= Funeral biscuit =

Biscuit traditionally served at funerals

Funeral biscuits were a type of biscuit traditionally served at funerals in England, Wales, Scotland, and North America.

The Gentleman's Magazine described funeral biscuits in 1790. The writer described them as "a kind of sugared biscuit, which are wrapped up, generally two of them together, in a sheet of wax paper, sealed with black wax." The biscuits were given to each person attending the funeral, and were a custom of the funerals of "lower and the middling class of people." In Lincolnshire, funeral biscuits were part of the tradition of telling the bees of their owner's death in the early 19th century.

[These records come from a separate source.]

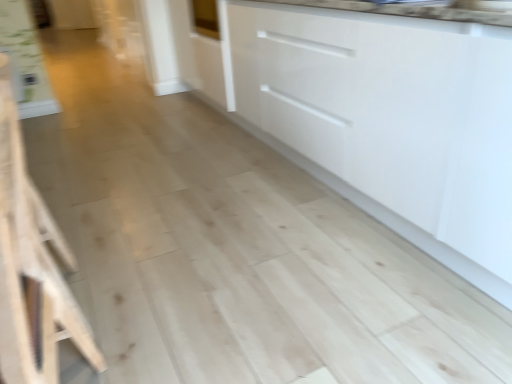 This screenshot has width=512, height=384. What do you see at coordinates (32, 267) in the screenshot?
I see `light wood stool at left` at bounding box center [32, 267].

This screenshot has height=384, width=512. What are the coordinates of `light wood stool at left` in the screenshot? It's located at (32, 267).

Identify the location of white glossy cabinet at center. tap(392, 121).

In order to face white glossy cabinet at center, should I rotate leftwards or rightwards?

Turn right by 15.155 degrees to look at white glossy cabinet at center.

Measure the distance between white glossy cabinet at center and camera.

3.58 feet.

What do you see at coordinates (392, 121) in the screenshot? I see `white glossy cabinet at center` at bounding box center [392, 121].

At what (x,y) coordinates should I click in order to perform the action: click on light wood stool at left. Please return your answer as a coordinate pair (x, y). Looking at the image, I should click on (32, 267).

Would you say white glossy cabinet at center is to the left or to the right of light wood stool at left in the picture?

From the image, it's evident that white glossy cabinet at center is to the right of light wood stool at left.

Considering the relative positions of white glossy cabinet at center and light wood stool at left in the image provided, is white glossy cabinet at center behind light wood stool at left?

Yes, white glossy cabinet at center is further from the viewer.

Between point (462, 200) and point (27, 219), which one is positioned in front?

The point (27, 219) is in front.

From the image's perspective, between white glossy cabinet at center and light wood stool at left, which one is located above?

white glossy cabinet at center, from the image's perspective.

Consider the image. From a real-world perspective, which is physically above, white glossy cabinet at center or light wood stool at left?

From a 3D spatial view, white glossy cabinet at center is above.

Which of these two, white glossy cabinet at center or light wood stool at left, is thinner?

light wood stool at left.

Considering the sizes of white glossy cabinet at center and light wood stool at left in the image, is white glossy cabinet at center taller or shorter than light wood stool at left?

Clearly, white glossy cabinet at center is taller compared to light wood stool at left.

Considering the sizes of white glossy cabinet at center and light wood stool at left in the image, is white glossy cabinet at center bigger or smaller than light wood stool at left?

Clearly, white glossy cabinet at center is larger in size than light wood stool at left.

Could light wood stool at left be considered to be inside white glossy cabinet at center?

No, light wood stool at left is not inside white glossy cabinet at center.

Are white glossy cabinet at center and light wood stool at left located far from each other?

That's right, there is a large distance between white glossy cabinet at center and light wood stool at left.

Is white glossy cabinet at center positioned with its back to light wood stool at left?

No, white glossy cabinet at center's orientation is not away from light wood stool at left.

How many degrees apart are the facing directions of white glossy cabinet at center and light wood stool at left?

The angle between the facing direction of white glossy cabinet at center and the facing direction of light wood stool at left is 1.24 degrees.

Based on the photo, how far apart are white glossy cabinet at center and light wood stool at left?

white glossy cabinet at center is 1.22 meters from light wood stool at left.

The width and height of the screenshot is (512, 384). Find the location of `furniture in front of the white glossy cabinet at center`. furniture in front of the white glossy cabinet at center is located at coordinates (32, 267).

Which is more to the left, light wood stool at left or white glossy cabinet at center?

light wood stool at left is more to the left.

Looking at this image, is light wood stool at left in front of white glossy cabinet at center?

That is True.

Which point is more distant from viewer, [37,268] or [355,141]?

The point [355,141] is farther from the camera.

From the image's perspective, does light wood stool at left appear lower than white glossy cabinet at center?

Yes, from the image's perspective, light wood stool at left is below white glossy cabinet at center.

From a real-world perspective, which object rests below the other?

From a 3D spatial view, light wood stool at left is below.

Looking at their sizes, would you say light wood stool at left is wider or thinner than white glossy cabinet at center?

light wood stool at left is thinner than white glossy cabinet at center.

From their relative heights in the image, would you say light wood stool at left is taller or shorter than white glossy cabinet at center?

In the image, light wood stool at left appears to be shorter than white glossy cabinet at center.

Is light wood stool at left bigger or smaller than white glossy cabinet at center?

light wood stool at left is smaller than white glossy cabinet at center.

From the picture: Can we say light wood stool at left lies outside white glossy cabinet at center?

Yes, light wood stool at left is outside of white glossy cabinet at center.

Would you consider light wood stool at left to be distant from white glossy cabinet at center?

In early North America, the biscuits were stamped with burial motifs or symbols, such as a winged head or cherub, or an hourglass or skull.

Throughout the 19th century, British newspapers carried advertisements for commercially prepared biscuits. Prepared biscuits were common in the period; a story printed in an 1877 edition of the Englishwoman's Domestic Magazine noted,

The world must go round as usual, and folks must eat and drink even when their nearest and best are lying low. The manufacture of funeral biscuits is, we are all aware, quite a flourishing concern.

By the late Victorian period, the phrase "lady fingers" was used in some places interchangeably with funeral biscuits. An 1897 article in the New York Times noted, "The American fashion of serving 'lady fingers' at afternoon tea is said to be a source of some surprise to English people, for the little cakes are generally known in England as 'funeral biscuits,' and are served in rural districts to the mourners after their drive to the cemetery. Similarly, an 1893 article in the New Orleans Daily Picayune noted,

Ladyfingers are served in all parts of England, with light refreshments, at funerals, and usually go by the name of 'funeral biscuits.' In the Yorkshire Dales, if you are asked to a funeral and are unable to attend, they usually send you, with a memorial card, a piece of spongecake and several ladyfingers folded in a sheet of black-bordered paper and fastened with big, black seals.The tradition of funeral biscuits continued in Wales into the early 20th century:In some places it is the custom to send to the friends of a family, after a death, a bag of biscuits with the card of the deceased. These funeral biscuits - often small, round sponge cakes - were known as arvel bread - arvel meaning ale. When arvel bread is passed around at a funeral each guest is expected to put a shilling on the plate.